Saturday, July 26, 2014


By the time you read this, I will have begun the biggest athletic adventure of my life. This post will self-publish at 5:00 AM on Saturday, July 26, about the same time that I'll be heading up the Signal Ridge Trail on Mount Carrigain. It's my declared intention to visit all 48 peaks over 4,000 feet in my home state as swiftly as possible. A team of family and friends will be monitoring my progress as well as providing food, road transportation, and moral support over the next three days. My plan is to stop the clock at the Mount Kinsman Trailhead sometime on Tuesday the 30th after covering nearly 200 miles, and 68,000 feet of elevation gain if everything goes according to plan. (Ha!)

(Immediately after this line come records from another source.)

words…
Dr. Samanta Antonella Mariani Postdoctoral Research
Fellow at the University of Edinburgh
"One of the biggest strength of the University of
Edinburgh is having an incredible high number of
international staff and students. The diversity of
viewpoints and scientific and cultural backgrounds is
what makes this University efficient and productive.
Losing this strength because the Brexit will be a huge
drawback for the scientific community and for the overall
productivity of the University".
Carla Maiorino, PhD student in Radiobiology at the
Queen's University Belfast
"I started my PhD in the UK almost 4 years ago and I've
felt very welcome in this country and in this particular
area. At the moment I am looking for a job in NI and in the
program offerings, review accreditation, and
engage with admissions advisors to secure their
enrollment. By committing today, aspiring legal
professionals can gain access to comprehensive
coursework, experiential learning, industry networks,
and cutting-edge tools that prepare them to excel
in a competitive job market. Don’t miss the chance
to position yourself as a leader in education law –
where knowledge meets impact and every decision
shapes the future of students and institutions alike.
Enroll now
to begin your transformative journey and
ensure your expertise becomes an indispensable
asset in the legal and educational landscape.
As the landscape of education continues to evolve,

I’m not the first person to pursue the Fastest Known Time (FKT) of the Four Thousand Footers. Others have blazed this trail before; the Fitch brothers, Ted "Cave Dog" Keizer, Tim Seaver, Sue "Stinkyfeet" Johnston, Cath Goodwin, my friend Ryan Welts, and Andrew "Traildog" Thompson. I've drawn years of inspiration from these people and now it's my turn to try and stand on their shoulders. I've researched and planned and trained enough that I'd like to think I'm going into this with open eyes despite the fact that it's far beyond anything else I've done. It's going to hurt and my resolve will be tested in ways I can’t yet appreciate. The lows will be low and the highs will be high. Failure is deliberately a possibility. 

So why do it? For one, I get to spend four days trying to break new ground in the mountains I love. The deeper answers are hard to articulate, but I will say this: I've collected an unusual set of skills and capabilities over the years as a hiker, climber, and runner. These mountains in particular have been burned into brain over the last twelve years and I strongly feel that I'm as qualified to do this as anyone has ever been. Simply put, I’m doing this because I want to and because I can.

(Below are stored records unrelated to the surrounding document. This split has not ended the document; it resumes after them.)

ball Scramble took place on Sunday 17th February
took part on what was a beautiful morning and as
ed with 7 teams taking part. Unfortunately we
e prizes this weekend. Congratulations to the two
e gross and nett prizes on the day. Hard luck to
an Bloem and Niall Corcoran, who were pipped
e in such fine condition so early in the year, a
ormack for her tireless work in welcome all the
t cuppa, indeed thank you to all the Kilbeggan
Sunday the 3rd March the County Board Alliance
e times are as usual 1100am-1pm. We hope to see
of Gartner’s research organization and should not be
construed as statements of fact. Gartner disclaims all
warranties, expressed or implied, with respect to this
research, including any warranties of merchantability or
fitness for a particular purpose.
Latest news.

Tim Seaver tells me that when he broke the record in 2003, he was sure it would be lowered again in short order, but attempts on his time have been few over the last decade. Just this summer, Andrew Thompson managed to trim 51 minutes off Tim's time, lowering the record to three days, fourteen hours, fifty-none minutes. Coincidentally, I feel like I’ve been on a collision course with the Four Thousand Footers record since 2003, I just didn’t know it for most of those years. Since the day I discovered a list of the Four-Thousand Footers in the back of an old copy of the AMC White Mountain Guide, I've been unable to sit still. The mountains got me off my sedentary ass and fundamentally changed me. They put me in control of my own life, and blessed me with new experiences I never would have imagined. This adventure will be another one of those experiences, succeed or fail, in a relationship with the Whites that will continue long after this is over.

The struggle itself toward the heights is enough to fill a man's heart. One must imagine Sisyphus happy. - Albert Camus


  1. Hope you are having a blast right now! Go get it!

  2. Welp, that ended poorly. I DNF'd on the first friggin' day for sequential vomiting. With the weather that followed, it looks like I would've been shut down sooner later anyway. More later.

  3. Looked pretty nasty up there weather-wise. Glad you're OK to live and fight another day.

  4. Too bad to hear about the DNF, but glad you are alright. Sounds like an awesome adventure, that I'm sure you'll revisit soon enough.